Systems engineering is an inherently iterative process, and balancing the perspectives of operational risk and system vulnerability also require iteration to achieve an optimal system solution within programmatic budget and time constraints. The resilience metrics (Table 4) provide a framework for evaluating the effectiveness of resilience solutions in response to safety and security violations while achieving operational priorities. Determining an appropriate resilience solution for a critical subsystem will likely have multiple approaches, for example, deciding to design redundancy or add security hardening, with security experts preferring one approach while system operators possibly preferring another due to usability considerations. The metamodel provides a mechanism for all stakeholders to understand the trade-offs and a place to document agreements and the process used to reach consensus. This documentation is invaluable to future system enhancements, evolution and maintenance which likely involves different team members. As another example, a system architecture supporting a diverse redundant subsystem must assure that the system recovery time budgets are met. A polling-based detection mechanism may prove to be insufficient and may instead require an event-based notification solution to achieve the required detection time under various system loads.

5 Conclusion

In this paper, we extend an industry metamodel to address the safety, security, and resilience of CPS in a unified framework. The promise of a unified metamodel for all system design has proven to assist little in the assurance of different “-ilities”. This is partially because different types of systems prioritize “-ilities” based on their operational needs. For the domain of CPS, it is vital that safety, security, and resilience are considered during the design phase of the lifecycle, where violation of these three “-ilities” can lead to accidents.

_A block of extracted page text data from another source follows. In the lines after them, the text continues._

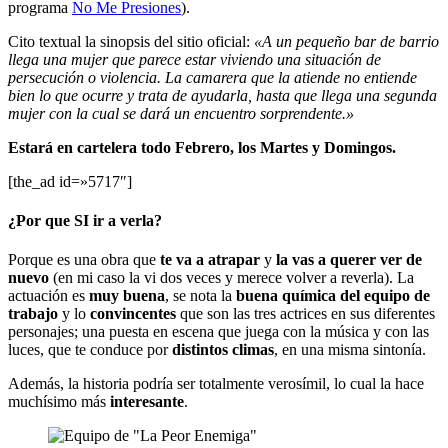
programa
No Me Presiones
).
Cito textual la sinopsis del sitio oficial:
«A un pequeño bar de barrio
llega una mujer que parece estar viviendo una situación de
persecución o violencia. La camarera que la atiende no entiende
bien lo que ocurre y trata de ayudarla, hasta que llega una segunda
mujer con la cual se dará un encuentro sorprendente.»
Estará en cartelera todo Febrero, los Martes y Domingos.
[the_ad id=»5717″]
¿Por que SI ir a verla?
Porque es una obra que
te va a atrapar
y
la vas a querer ver de
nuevo
(en mi caso la vi dos veces y merece volver a reverla). La
actuación es
muy buena
, se nota la
buena química del equipo de
trabajo
y lo
convincentes
que son las tres actrices en sus diferentes
personajes; una puesta en escena que juega con la música y con las
luces, que te conduce por
distintos climas
, en una misma sintonía.
Además, la historia podría ser totalmente verosímil, lo cual la hace
muchísimo más
interesante
.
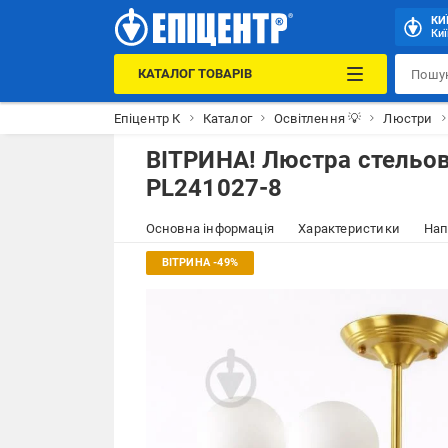
КИ
Киї
КАТАЛОГ ТОВАРІВ
Епіцентр К
Каталог
Освітлення 💡
Люстри
ВІТРИНА! Люстра стельова
PL241027-8
Основна інформація
Характеристики
Нап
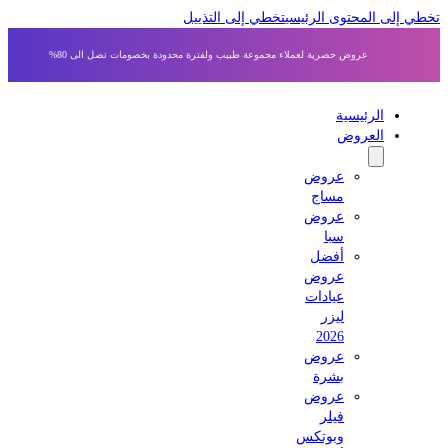
 إلى المحتوى الرئيسي
تخطي إلى التذييل
عروض حصرية لعملاء مجموعة طبيب ولفترة محدودة بخصومات تصل الى 80%
الرئيسية
العروض
عروض
مساج
عروض
سبا
أفضل
عروض
عيادات
ليزر
2026
عروض
بشرة
عروض
فيلر
وبوتكس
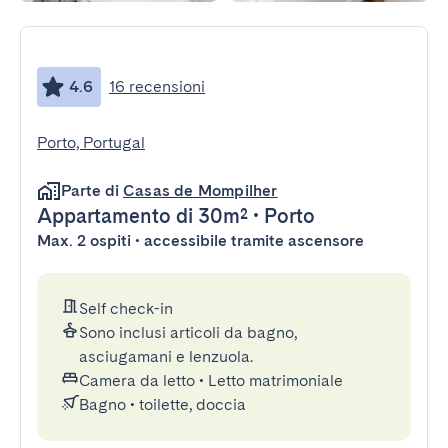
4.6
16 recensioni
Porto, Portugal
Parte di
Casas de Mompilher
Appartamento
di 30m²
•
Porto
Max. 2 ospiti • accessibile tramite ascensore
Self check-in
Sono inclusi articoli da bagno,
asciugamani e lenzuola.
Camera da letto
•
Letto matrimoniale
Bagno
•
toilette, doccia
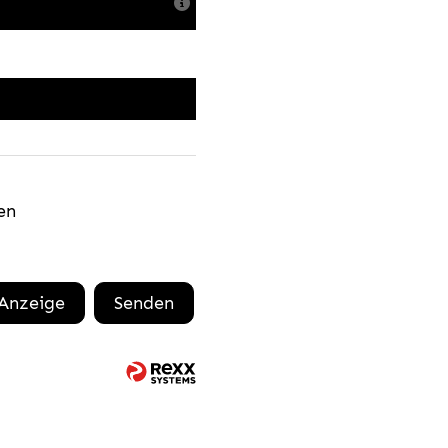
en
 Anzeige
Senden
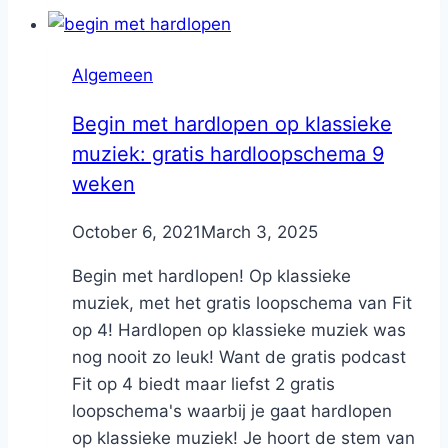
Algemeen
Begin met hardlopen op klassieke
muziek: gratis hardloopschema 9
weken
By
October 6, 2021
Nicole
March 3, 2025
Begin met hardlopen! Op klassieke
muziek, met het gratis loopschema van Fit
op 4! Hardlopen op klassieke muziek was
nog nooit zo leuk! Want de gratis podcast
Fit op 4 biedt maar liefst 2 gratis
loopschema's waarbij je gaat hardlopen
op klassieke muziek! Je hoort de stem van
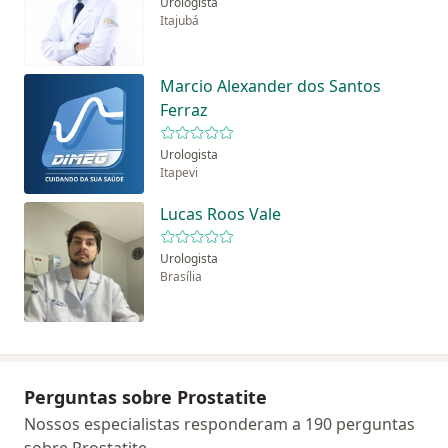
Urologista
Itajubá
Marcio Alexander dos Santos
Ferraz
Urologista
Itapevi
Lucas Roos Vale
Urologista
Brasília
Perguntas sobre Prostatite
Nossos especialistas responderam a 190 perguntas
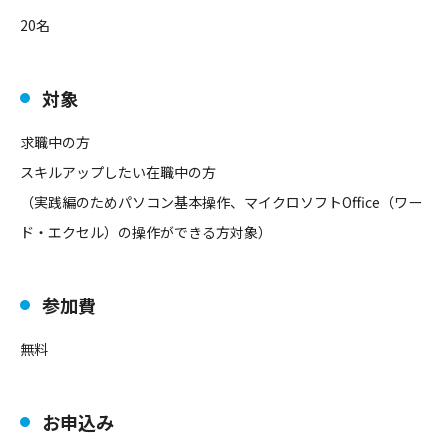
20名
対象
求職中の方
スキルアップしたい在職中の方
（実践編のためパソコン基本操作、マイクロソフトOffice（ワー
ド・エクセル）の操作ができる方対象）
参加費
無料
お申込み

A unification of three technologies was needed to design the metamodel: (1) a concrete approach to MBSE, (2) a safety and security method that is grounded on system losses, and (3) a structured approach to mitigation. Additionally, we found that restricting the metamodel to a particular language or tool is insufficient given the diverse sources of generating model artifacts at the design phase. For this reason, we algorithmically implement our metamodel in GraphQL such that it is agnostic to a particular modeling language or tool.

By implementing this unification in a concrete metamodel, we facilitate consistency between CPS model views; coordination of safety, security, and resilience with system models; and tradespace analysis of these three metrics in relation to candidate design solutions. We demonstrate these results and how they are modeled in a pragmatic setting in a demonstration of an oil and gas pipeline. The GraphQL implementation of the metamodel has also allowed us to interface with other analysis methods, such as model-based security assessment outside of the particular modeling tool we use. This capability can be extended to populate other tools and methods based on one model, the results of which can then be reimported to a single modeling tool, therefore achieving bidirectionality between modeling and different types of analysis—a missing capability currently for a vast majority of tools and methods.